For a patient diagnosed with gestational diabetes, management primarily begins with diet and lifestyle modifications, with a strong emphasis on patient education and close monitoring NICE NG3.
- Initial Management with Diet and Exercise:
Upon diagnosis, advise the woman about changes in diet and exercise NICE NG3. It is crucial to explain the implications of gestational diabetes for both her and the baby, highlighting that good blood glucose control throughout pregnancy can reduce risks such as fetal macrosomia, birth trauma, induction of labour, caesarean section, neonatal hypoglycaemia, and perinatal death NICE NG3.

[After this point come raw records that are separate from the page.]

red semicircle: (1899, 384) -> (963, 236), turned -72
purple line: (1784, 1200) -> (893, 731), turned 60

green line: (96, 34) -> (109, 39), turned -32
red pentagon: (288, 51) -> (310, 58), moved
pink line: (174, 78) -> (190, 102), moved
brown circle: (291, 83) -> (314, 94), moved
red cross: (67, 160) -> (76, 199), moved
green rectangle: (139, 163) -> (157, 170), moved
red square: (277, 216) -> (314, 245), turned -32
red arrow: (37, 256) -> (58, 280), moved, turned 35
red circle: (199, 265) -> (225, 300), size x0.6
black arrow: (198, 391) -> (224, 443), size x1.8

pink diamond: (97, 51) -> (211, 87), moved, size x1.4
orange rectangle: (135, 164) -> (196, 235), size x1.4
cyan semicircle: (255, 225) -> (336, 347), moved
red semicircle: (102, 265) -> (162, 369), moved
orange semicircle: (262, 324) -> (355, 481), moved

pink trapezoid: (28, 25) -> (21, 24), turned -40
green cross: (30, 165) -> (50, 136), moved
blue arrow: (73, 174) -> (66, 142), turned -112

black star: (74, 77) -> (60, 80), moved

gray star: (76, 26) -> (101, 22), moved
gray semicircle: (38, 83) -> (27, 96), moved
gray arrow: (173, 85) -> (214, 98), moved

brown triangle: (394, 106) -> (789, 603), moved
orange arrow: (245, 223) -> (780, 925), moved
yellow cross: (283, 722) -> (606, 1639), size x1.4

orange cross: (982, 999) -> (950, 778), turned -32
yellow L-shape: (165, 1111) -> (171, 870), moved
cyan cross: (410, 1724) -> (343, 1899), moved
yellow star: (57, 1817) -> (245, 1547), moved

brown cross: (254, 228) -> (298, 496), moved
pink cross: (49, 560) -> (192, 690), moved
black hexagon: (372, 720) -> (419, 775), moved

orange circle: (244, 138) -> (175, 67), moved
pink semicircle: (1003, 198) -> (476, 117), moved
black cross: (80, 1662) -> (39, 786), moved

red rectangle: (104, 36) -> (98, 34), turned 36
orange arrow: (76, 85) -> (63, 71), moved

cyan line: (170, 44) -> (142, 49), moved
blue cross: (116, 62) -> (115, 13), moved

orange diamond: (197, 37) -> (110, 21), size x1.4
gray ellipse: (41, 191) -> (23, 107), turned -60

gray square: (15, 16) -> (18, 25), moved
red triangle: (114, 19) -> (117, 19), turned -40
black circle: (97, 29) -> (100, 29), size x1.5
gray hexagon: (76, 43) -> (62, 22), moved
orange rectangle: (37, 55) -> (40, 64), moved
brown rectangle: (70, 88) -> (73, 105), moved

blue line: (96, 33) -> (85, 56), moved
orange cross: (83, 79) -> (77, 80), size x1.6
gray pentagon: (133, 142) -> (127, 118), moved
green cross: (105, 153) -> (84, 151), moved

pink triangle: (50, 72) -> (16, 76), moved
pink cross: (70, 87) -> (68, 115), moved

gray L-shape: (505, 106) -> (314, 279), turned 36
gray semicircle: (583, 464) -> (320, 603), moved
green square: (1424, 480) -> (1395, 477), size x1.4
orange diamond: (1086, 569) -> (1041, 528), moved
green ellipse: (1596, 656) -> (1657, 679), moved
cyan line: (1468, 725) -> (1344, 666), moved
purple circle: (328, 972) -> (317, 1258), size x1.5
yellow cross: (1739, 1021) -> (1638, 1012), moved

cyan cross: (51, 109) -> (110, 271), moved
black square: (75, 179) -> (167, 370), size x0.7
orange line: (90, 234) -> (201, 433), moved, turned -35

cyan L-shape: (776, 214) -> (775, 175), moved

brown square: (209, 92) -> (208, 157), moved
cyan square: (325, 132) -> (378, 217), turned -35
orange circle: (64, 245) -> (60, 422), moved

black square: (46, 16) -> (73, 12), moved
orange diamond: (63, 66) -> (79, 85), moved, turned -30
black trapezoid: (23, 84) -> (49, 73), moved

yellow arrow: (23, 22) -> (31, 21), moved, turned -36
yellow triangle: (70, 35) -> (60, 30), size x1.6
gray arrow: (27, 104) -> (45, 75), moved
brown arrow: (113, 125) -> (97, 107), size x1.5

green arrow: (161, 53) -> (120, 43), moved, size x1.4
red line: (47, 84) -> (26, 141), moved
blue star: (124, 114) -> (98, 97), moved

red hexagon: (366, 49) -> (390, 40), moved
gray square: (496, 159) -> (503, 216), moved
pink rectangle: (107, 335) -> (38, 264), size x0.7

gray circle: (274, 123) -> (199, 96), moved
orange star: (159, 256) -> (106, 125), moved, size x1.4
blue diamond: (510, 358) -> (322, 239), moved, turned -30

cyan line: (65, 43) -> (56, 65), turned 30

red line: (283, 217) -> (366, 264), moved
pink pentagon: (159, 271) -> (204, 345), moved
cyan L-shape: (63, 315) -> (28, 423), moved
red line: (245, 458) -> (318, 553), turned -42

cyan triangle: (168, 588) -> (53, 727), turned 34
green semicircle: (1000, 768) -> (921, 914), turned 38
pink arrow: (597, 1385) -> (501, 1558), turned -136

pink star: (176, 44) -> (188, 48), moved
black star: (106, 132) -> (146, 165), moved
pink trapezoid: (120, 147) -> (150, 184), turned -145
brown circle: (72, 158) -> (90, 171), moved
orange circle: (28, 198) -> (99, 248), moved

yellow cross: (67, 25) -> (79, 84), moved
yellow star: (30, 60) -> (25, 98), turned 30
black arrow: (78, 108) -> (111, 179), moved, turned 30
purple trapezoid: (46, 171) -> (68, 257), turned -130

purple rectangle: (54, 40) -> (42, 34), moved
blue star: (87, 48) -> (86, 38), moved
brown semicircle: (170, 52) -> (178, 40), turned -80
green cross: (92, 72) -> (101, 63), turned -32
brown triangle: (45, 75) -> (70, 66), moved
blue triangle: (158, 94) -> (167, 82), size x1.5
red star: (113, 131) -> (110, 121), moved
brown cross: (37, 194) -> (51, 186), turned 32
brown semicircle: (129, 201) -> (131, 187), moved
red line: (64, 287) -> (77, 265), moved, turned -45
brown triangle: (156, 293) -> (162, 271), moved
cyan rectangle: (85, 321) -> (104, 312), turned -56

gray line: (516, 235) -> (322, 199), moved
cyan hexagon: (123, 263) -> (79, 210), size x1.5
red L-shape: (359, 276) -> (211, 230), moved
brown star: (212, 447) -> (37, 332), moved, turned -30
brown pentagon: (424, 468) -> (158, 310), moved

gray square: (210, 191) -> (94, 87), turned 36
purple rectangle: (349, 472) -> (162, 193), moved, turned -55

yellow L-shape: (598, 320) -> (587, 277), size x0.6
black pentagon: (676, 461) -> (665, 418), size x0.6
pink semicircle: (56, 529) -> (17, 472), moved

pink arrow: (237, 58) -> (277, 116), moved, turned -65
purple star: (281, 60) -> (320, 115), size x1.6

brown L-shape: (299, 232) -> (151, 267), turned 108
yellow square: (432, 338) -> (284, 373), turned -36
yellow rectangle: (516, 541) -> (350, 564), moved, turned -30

- Dietary Advice: Advise a healthy diet, specifically recommending a switch from high to low glycaemic index foods NICE NG3. All women with gestational diabetes should be referred to a dietitian for tailored advice NICE NG3. Medical nutrition therapy is a cornerstone of gestational diabetes management, aiming to achieve optimal glycaemic control and improve maternal and fetal outcomes Cheong et al. 2025. While specific dietary patterns like those including colourful fruits and vegetables have shown potential benefits in managing gestational diabetes, the primary focus remains on overall healthy eating and glycaemic control Jaworsky et al. 2023.
- Exercise Advice: Encourage regular exercise, such as walking for 30 minutes after a meal NICE NG3.
- Blood Glucose Monitoring:
Teach women how to self-monitor their blood glucose levels NICE NG3. For those managing diabetes with diet and exercise changes alone, advise testing fasting and 1-hour post-meal blood glucose levels daily NICE NG3. The target capillary plasma glucose levels, if achievable without problematic hypoglycaemia, are: fasting below 5.3 mmol/litre, and either 1 hour after meals below 7.8 mmol/litre or 2 hours after meals below 6.4 mmol/litre NICE NG3. Individualised targets should be agreed upon, considering the risk of hypoglycaemia NICE NG3. Women taking insulin should aim to maintain capillary plasma glucose above 4 mmol/litre NICE NG3.
- Escalation of Treatment:
If blood glucose targets are not met with diet and exercise changes within 1 to 2 weeks, metformin should be offered NICE NG3. If metformin is contraindicated or unacceptable, insulin should be offered NICE NG3. If targets are still not met with diet and exercise plus metformin, insulin should be offered as well NICE NG3. For women diagnosed with a fasting plasma glucose level of 7.0 mmol/litre or above, immediate treatment with insulin (with or without metformin) should be offered alongside diet and exercise changes NICE NG3. Similarly, for those with a fasting plasma glucose between 6.0 and 6.9 mmol/litre and complications like macrosomia or hydramnios, immediate insulin (with or without metformin) and diet and exercise changes should be considered NICE NG3.
- Further Management Considerations:
When diagnosed, women should be offered a review with the joint diabetes and antenatal clinic within 1 week NICE NG3. It is also important to measure HbA1c levels at diagnosis to identify women who may have pre-existing type 2 diabetes NICE NG3.
Key References
- NG3 - Diabetes in pregnancy: management from preconception to the postnatal period
- CKS - Pre-conception - advice and management
- CKS - Polycystic ovary syndrome
- CKS - Dyspepsia - pregnancy-associated
- (Dempsey et al., 2022): Metformin treatment vs a diabetes model of prenatal care in women with mild fasting hyperglycemia diagnosed in pregnancy: a feasibility study.
- (Jaworsky et al., 2023): Effects of an Eating Pattern Including Colorful Fruits and Vegetables on Management of Gestational Diabetes: A Randomized Controlled Trial.
- (Cheong et al., 2025): Medical Nutrition Therapy for Women with Gestational Diabetes: Current Practice and Future Perspectives.